She was the gatekeeper to the inner sanctum of the Cellar. She’d sat in this outer office for over twenty-five years for Hannah’s predecessor, Nero, and she’d simply stayed in place as he passed on and Hannah took his place. If Ms. Smith had a life outside of this office, Hannah knew nothing of it. She could undoubtedly have retired years ago on a government pension, but the fact she didn’t indicated she actually didn’t have a life outside of this office.

She was rarely perturbed or startled, an essential trait for someone in this position. No one entered the doors behind her, leading to the hallway to Hannah’s office, without her permission.

But when the doors behind her suddenly hissed open on their pneumatic arms, Ms. Smith was indeed startled. She turned with surprising alacrity for someone who sat so lumpily in her chair.

“Ma’am?” she asked, while she tried to remember the last time her boss had left her office unannounced. Had she missed something on the schedule? A meeting with some senator or congressman who needed to be threatened into silence? A briefing at the CIA? Such an oversight would be unprecedented.

“Ms. Smith,” Hannah said, nodding. She further surprised her secretary by walking up to her and sitting on the corner of her desk.

Ms. Smith turned her seat to face Hannah, uncomfortable with both the action of her boss and her proximity. Ms. Smith did not enjoy people within five feet of her, and Hannah had breached that distance by six inches.

But Ms. Smith did not protest. She didn’t scoot her chair back six inches. “Yes, ma’am?”

“In your time with Nero,” Hannah said, “did you ever hear of a program called the Time Patrol?”

There was no hesitation in the reply. “No, ma’am.”

“Certain?”

A tic of irritation, uncontrollable, registered in Ms. Smith’s left cheek. “I’m certain, ma’am.”

“Ever hear of a man named Foreman?”

“The Crazy Old Man?” Ms. Smith nodded. “Is he still around? It’s been years.”

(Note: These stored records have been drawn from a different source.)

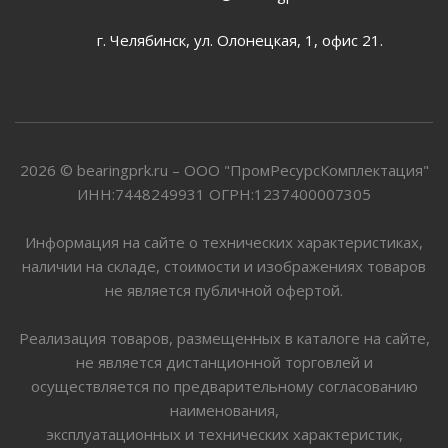
г. Челябинск, ул. Олонецкая, 1, офис 21.
2026 © bearingprk.ru – ООО "ПромРесурсКомплектация"
ИНН:7448249931 ОГРН:1237400007305
Информация на сайте о технических характеристиках,
наличии на складе, стоимости и изображениях товаров
не является публичной офертой.
Реализация товаров, размещенных в каталоге на сайте,
не является дистанционной торговлей и
осуществляется по предварительному согласованию
наименования,
эксплуатационных и технических характеристик,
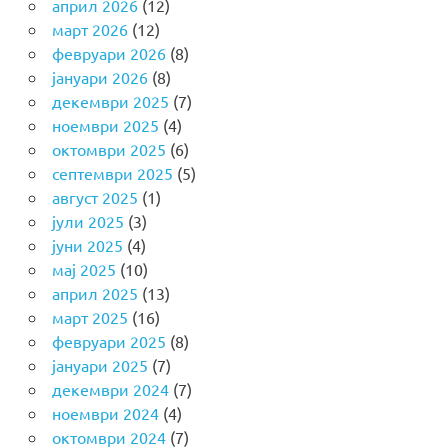
април 2026
(12)
март 2026
(12)
февруари 2026
(8)
јануари 2026
(8)
декември 2025
(7)
ноември 2025
(4)
октомври 2025
(6)
септември 2025
(5)
август 2025
(1)
јули 2025
(3)
јуни 2025
(4)
мај 2025
(10)
април 2025
(13)
март 2025
(16)
февруари 2025
(8)
јануари 2025
(7)
декември 2024
(7)
ноември 2024
(4)
октомври 2024
(7)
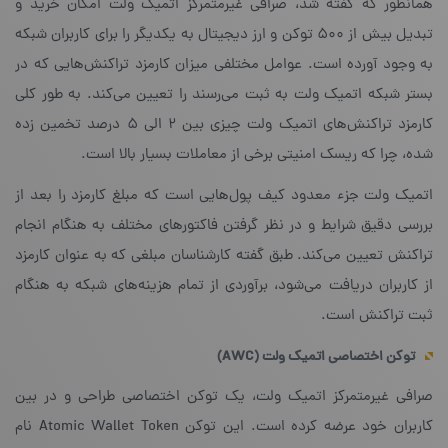
همانطور که گفته شد، صرافی غیرمتمرکز اتمیک ولت امکان خرید و
تبدیل بیش از ۵۰۰ توکن و ارز دیجیتال به یکدیگر را برای کاربران شبکه
به وجود آورده است. عوامل مختلفی میزان کارمزد تراکنش‌هایی که در
بستر شبکه‌ اتمیک ولت به ثبت می‌رسند را تعیین می‌کند. به طور کلی
کارمزد تراکنش‌های اتمیک ولت چیزی بین ۲ الی ۵ درصد تخمین زده
شده، چرا که ریسک امنیتی برخی از معاملات بسیار بالا است.
اتمیک ولت جزء معدود کیف پول‌هایی است که مبلغ کارمزد را بعد از
بررسی دقیق شرایط و در نظر گرفتن فاکتورهای مختلف به هنگام انجام
تراکنش تعیین می‌کند. طبق گفته‌ کارشناسان مبلغی که به عنوان کارمزد
از کاربران دریافت می‌شود، برآوردی از تمام هزینه‌های شبکه به هنگام
ثبت تراکنش است.
توکن اختصاصی اتمیک ولت
(AWC)
صرافی غیرمتمرکز اتمیک ولت، یک توکن اختصاصی طراحی و در بین
کاربران خود عرضه کرده است. این توکن Atomic Wallet Token نام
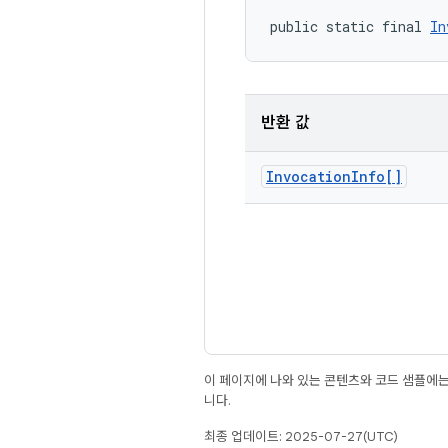
public static final 
In
반환 값
Invocation
Info[]
이 페이지에 나와 있는 콘텐츠와 코드 샘플에
니다.
최종 업데이트: 2025-07-27(UTC)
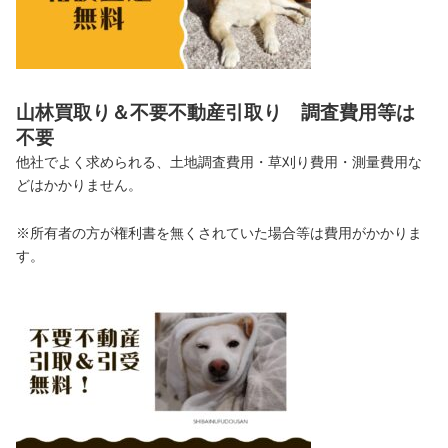
山林買取り＆不要不動産引取り 調査費用等は
不要
他社でよく求められる、土地調査費用・草刈り費用・測量費用な
どはかかりません。
※所有者の方が権利書を無くされていた場合等は費用がかかりま
す。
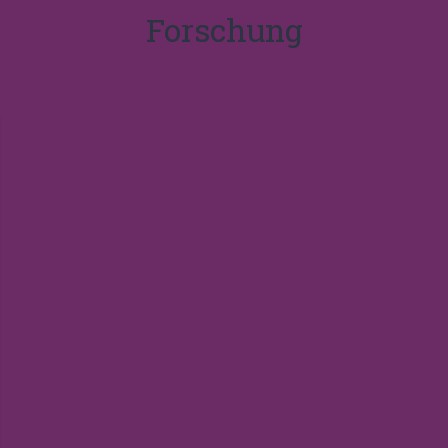
Forschung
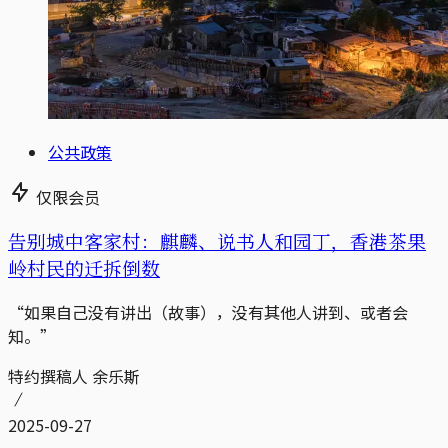
公共政策
仅限会员
告别城中客家村：麒麟、说书人和园丁，香港茶果
岭村民的迁拆倒数
“如果自己没有讲出（故事），没有其他人讲到、或者会
知。”
特约撰稿人 余乐斯
2025-09-27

“He’s still around,” Hannah assured her. “What do you know of him?”

“He visited Mister Nero several times over the years. I was never privy as to what transpired between them.”

“Do you know what Foreman does?” Hannah asked. “Who he works for?”

“Foreman was early Agency,” Ms. Smith said, referring to the CIA. “In it before it was even called the CIA. If he’s still there, probably no one knows what he does anymore. He’s outlived everyone. Including Mister Nero.” She paused, as if considering what she said next was an indiscretion. “Mister Nero thought Mister Foreman was a bit bonkers.”

“As good a cover as any,” Hannah said. “Native Americans actually respected those who were considered crazy. Thought they had special powers and insight.”

“Yes, ma’am.”

“Did someone called the Administrator ever visit Nero?”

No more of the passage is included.